His eyes flick over my face like he’s memorizing it, like he already knows he might not see me again soon.

“Go,” he says.

I swallow hard and step into the transport.

The hatch seals with a soft hiss.

The engines hum low.

I strap in, hands steady, heart not.

The craft undocks.

I clear the corridor junction.

And immediately, my console pings.

A “routine” navigation inquiry.

Soft. Polite.

Wrong.

Then another ping.

Then a signal handshake request from a private security node I don’t recognize.

My skin prickles.

I kill broadcast functions reflexively, trying to drift cold again—but the corridor’s traffic systems don’t like silent ships. A warning flashes:

FAILURE TO MAINTAIN TRAFFIC COMPLIANCE WILL TRIGGER INTERCEPT

Of course.

There’s always a rule that makes survival illegal.

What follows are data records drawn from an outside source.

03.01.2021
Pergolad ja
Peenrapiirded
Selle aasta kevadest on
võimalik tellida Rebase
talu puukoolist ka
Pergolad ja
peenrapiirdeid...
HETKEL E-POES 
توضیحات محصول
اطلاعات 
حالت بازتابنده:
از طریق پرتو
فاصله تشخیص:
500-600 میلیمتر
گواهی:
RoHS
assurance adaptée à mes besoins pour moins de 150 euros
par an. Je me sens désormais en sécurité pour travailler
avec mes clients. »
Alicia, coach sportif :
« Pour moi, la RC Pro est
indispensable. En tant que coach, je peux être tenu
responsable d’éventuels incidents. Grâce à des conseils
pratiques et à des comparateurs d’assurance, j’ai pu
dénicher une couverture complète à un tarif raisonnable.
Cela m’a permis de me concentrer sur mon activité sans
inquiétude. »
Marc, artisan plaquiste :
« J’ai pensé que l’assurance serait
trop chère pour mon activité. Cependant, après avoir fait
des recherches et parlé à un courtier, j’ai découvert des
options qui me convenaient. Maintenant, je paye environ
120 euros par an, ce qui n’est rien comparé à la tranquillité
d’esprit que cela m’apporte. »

I adjust—minimal compliance, minimal signal, just enough to avoid an automatic lock.

A craft slides into my path ahead—sleek, black, unmarked. Another flanks to my left.

My throat tightens.

Then the comm channel opens without my permission.

A man’s voice fills the cabin, smooth, bored, carrying authority like it’s a casual accessory.

“Routine inspection,” he says. “Power down and prepare to be boarded.”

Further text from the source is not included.